OctoML Announces Faster Machine Learning Model Inferencing

SEATTLE, Dec. 16, 2020 (GLOBE NEWSWIRE) -- OctoML, the MLOps automation company for superior model performance, portability and productivity, today demonstrated better model performance on Apple’s M1 chip than Apple’s core inferencing engine. OctoML’s results showcased lower model latency than any of Apple’s own developed software, ranging from a 30% improvement against Apple’s latest Core ML 4 inference engine to a 13x improvement on Apple’s standard Core ML 3. All comparisons were based on the BERT-base model, a common deep learning model used widely for natural language processing tasks, and conducted on both the Mac Mini CPU and GPU.

“Apple is great at showcasing their newest products for the most cutting-edge ML uses,” said Luis Ceze, co-founder and CEO of OctoML. “But in practice, machine learning engineers can struggle to achieve good performance and may spend months trying to manually debug issues. In contrast, OctoML’s work shows how an automated model optimization service can effortlessly add new hardware and immediately deliver superior model performance.”

Apple’s latest Core ML 4 resulted in 139 milliseconds of latency on the CPU and 59 milliseconds in latency on GPU. In contrast, OctoML’s work delivered model latency of 108 milliseconds on the CPU and 42 milliseconds on the GPU. These performance improvements represent a 22% improvement on the CPU and nearly 30% improvement on the GPU and are especially notable because they were produced automatically and only weeks after Apple’s public launch of the M1 chip.
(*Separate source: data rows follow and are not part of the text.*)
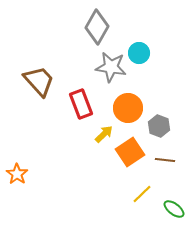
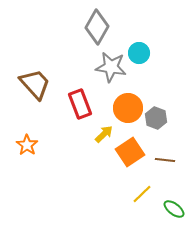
brown trapezoid: moved 4 px left, 3 px down
red rectangle: moved 1 px left
gray hexagon: moved 3 px left, 8 px up
orange star: moved 10 px right, 29 px up
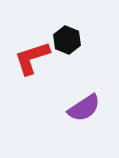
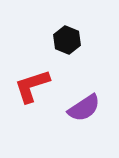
red L-shape: moved 28 px down
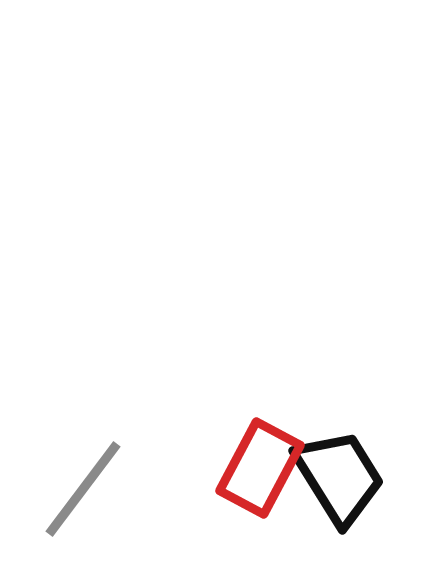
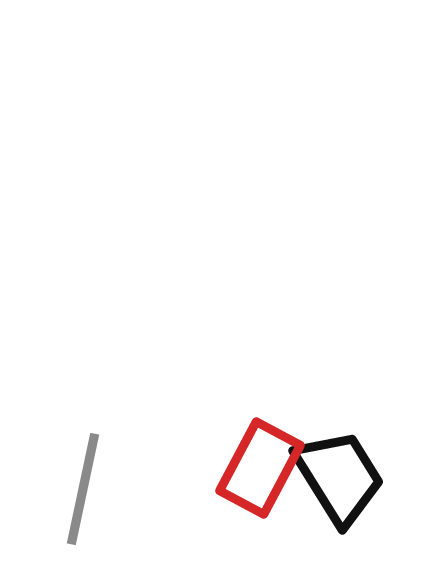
gray line: rotated 25 degrees counterclockwise
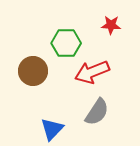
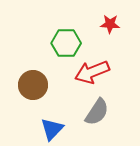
red star: moved 1 px left, 1 px up
brown circle: moved 14 px down
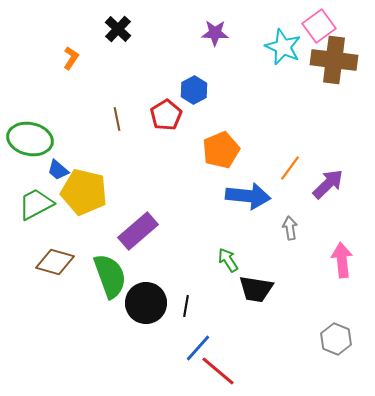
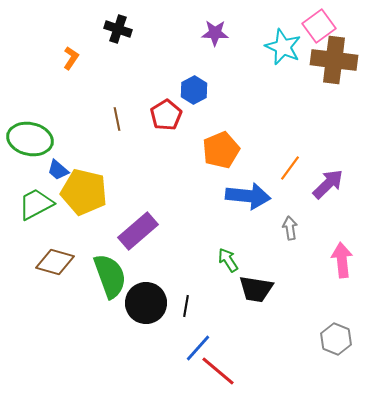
black cross: rotated 24 degrees counterclockwise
Other performance comparisons included Keras with MLCompute and TensorFlow with Graphdef. For Keras, the Apple M1’s latency on CPU was 579 milliseconds and on GPU was 1,767 milliseconds. For TensorFlow, the M1 demonstrated 512 milliseconds of latency on the CPU and 543 milliseconds on the GPU.

“How did we get better results than Apple’s Core ML 4 in just a few weeks? Two reasons,” said Bing Xu, Principal Engineer at OctoML. “First, the Apache TVM compiler uses a machine learning-based auto-scheduler to search out CPU and GPU code optimization. Second, the Apache TVM compiler is able to automatically fuse qualified subgraphs and directly generate code. Even the best engineers can’t anticipate the interactions between model architectures, computation workloads and hardware target resource availability.”

Additional Resources

Read OctoML’s “On the Apple M1, Beating Apple's Core ML 4 With 30% Model Performance Improvements” blog (with visual chart) here: https://medium.com/octoml/on-the-apple-m1-beating-apples-core-ml-4-with-30-model-performance-improvements-9d94af7d1b2d
Visit OctoML’s public GitHub repository of the benchmarking process here: https://github.com/octoml/Apple-M1-BERT

About OctoML
OctoML applies cutting-edge machine learning-based automation to make it easier and faster for machine learning teams to put high-performance machine learning models into production on any hardware. OctoML, founded by the creators of the Apache TVM machine learning compiler project, offers seamless optimization and deployment of machine learning models as a managed service. For more information, visit https://octoml.ai or follow @octoml.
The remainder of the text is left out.